Until January 1 of this year, Uniform Rule 2-12.4 required the appellant’s brief to include “a concise statement of the case,” which most lawyers used to describe both the procedural history and the facts. Effective this year, Rule 2-12.4(A) requires the statement of the case to be separate from the statement of facts:
The brief othe appellant shall contain, under appropriate headings and in the order indicated:
(4) a concise statement of the case indicating the nature of the case, the action of the trial court and the disposition;
(7) a statement of facts relevant to the assignments of error and issues for review, with references to the specific page number of the record ....
Ironically, Fed. R. App. P. 28, governing briefs in federal courts of appeals, was recently amended to make the opposite change. Under the former rule, the statement of the case was separate from the statement of facts. Under the newly amended rule, federal appellate briefs are to include one statement of the case, which should include both the procedural history and the facts. Why bring this up? Because commentary on the former version of Fed. R. App. P. 28 offers guidance to Louisiana appellate practitioners for writing a separate statement of the case.
The new version of Unif. R. 2-12.4(A)(4) itself instructs that the statement of the case should “indicat[e] the nature of the case, the action of the trial court and the disposition ...." This accords with the purpose of the statement of the case under former Fed. R. App. P. 28. The 1998 comments under former Rule 28 explained the distinction between the statement of the case and the statement of facts:
The current rule requires a brief to include a statement of the case which includes a description of the nature of the case, the course of proceedings, the disposition of the case—all of which might be described as the procedural history—as well as a statement of the facts. The amendments separate this into two statements; one procedural, called the statement of the case; and one factual, called the statement of facts....
In his book Winning on Appeal § 9.1 (Rev. 1st ed.), Judge Ruggero Aldisert offered these tips for writing the statement of the case:
A succinct statement of the case in your brief tells the appellate court “how you got here.” In this portion of the brief you verify the procedural history of the case by answering these questions:
- Who: Who won in the trial court? Who is taking the appeal?
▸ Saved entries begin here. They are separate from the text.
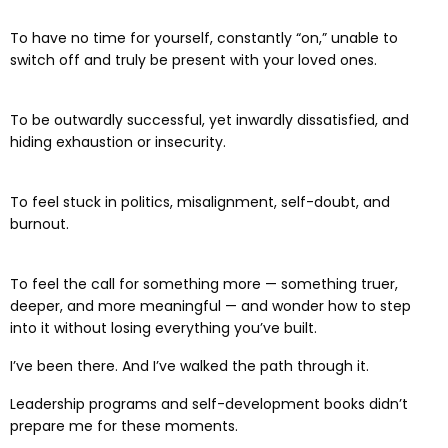
To have no time for yourself, constantly “on,” unable to
switch off and truly be present with your loved ones.
To be outwardly successful, yet inwardly dissatisfied, and
hiding exhaustion or insecurity.
To feel stuck in politics, misalignment, self-doubt, and
burnout.
To feel the call for something more — something truer,
deeper, and more meaningful — and wonder how to step
into it without losing everything you’ve built.
I’ve been there. And I’ve walked the path through it.
Leadership programs and self-development books didn’t
prepare me for these moments.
- What: What is the general area of law implicated in the appeal, and what specifically are the issues?
- Where: Where has the case been so far? A trial court, administrative agency or intermediate court?
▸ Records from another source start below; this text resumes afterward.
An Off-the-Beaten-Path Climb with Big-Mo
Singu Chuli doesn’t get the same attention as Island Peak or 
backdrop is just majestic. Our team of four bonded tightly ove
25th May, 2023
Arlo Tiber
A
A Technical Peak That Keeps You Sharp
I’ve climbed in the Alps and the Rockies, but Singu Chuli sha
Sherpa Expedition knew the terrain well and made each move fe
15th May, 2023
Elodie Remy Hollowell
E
- When: When was the alleged error committed? During the pre-trial, trial or post-trial stage?
- How: How was the case resolved? By summary judgment, a directed verdict, a jury verdict or a nonjury award?
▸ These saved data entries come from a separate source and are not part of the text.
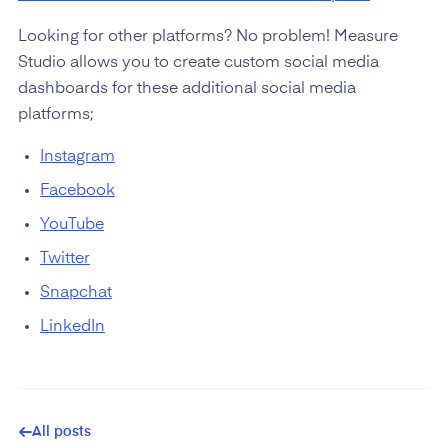
Looking for other platforms? No problem! Measure
Studio allows you to create custom social media
dashboards for these additional social media
platforms;
Instagram
Facebook
YouTube
Twitter
Snapchat
LinkedIn
All posts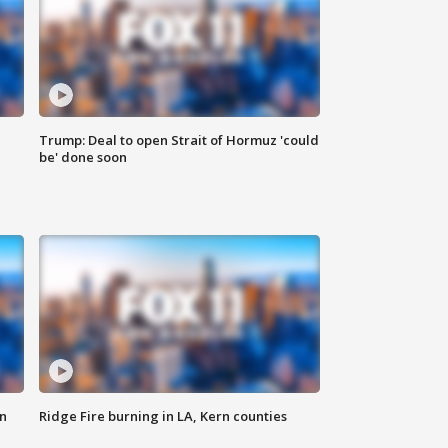
Trump: Deal to open Strait of Hormuz 'could
be' done soon
n
Ridge Fire burning in LA, Kern counties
In an article recently published on Law360, Matthew J. Dowd explains the “old” Rule 28 statement of the case:
The primary purpose of the old statement of the case was to provide a concise summary of the procedural history of the case. The statement of the case would quickly explain how the case reached the appeals court. This summary, in turn, could inform the judges and clerks about numerous aspects of the case, including whether the appeal concerned a final judgment or an interlocutory order, whether the decision being appealed was one of summary judgment or after a full trial, and wehther the trial was a bench trial or a jury trial. From this, using their internal knowledge, the judges and clerks could readily discern, for example, the basis for jurisdiction and the proper standard of review.
Matthew J. Dowd, How to Take Advantage of New Fed. Circ. Brief Structure (Law360 Jan. 8, 2014).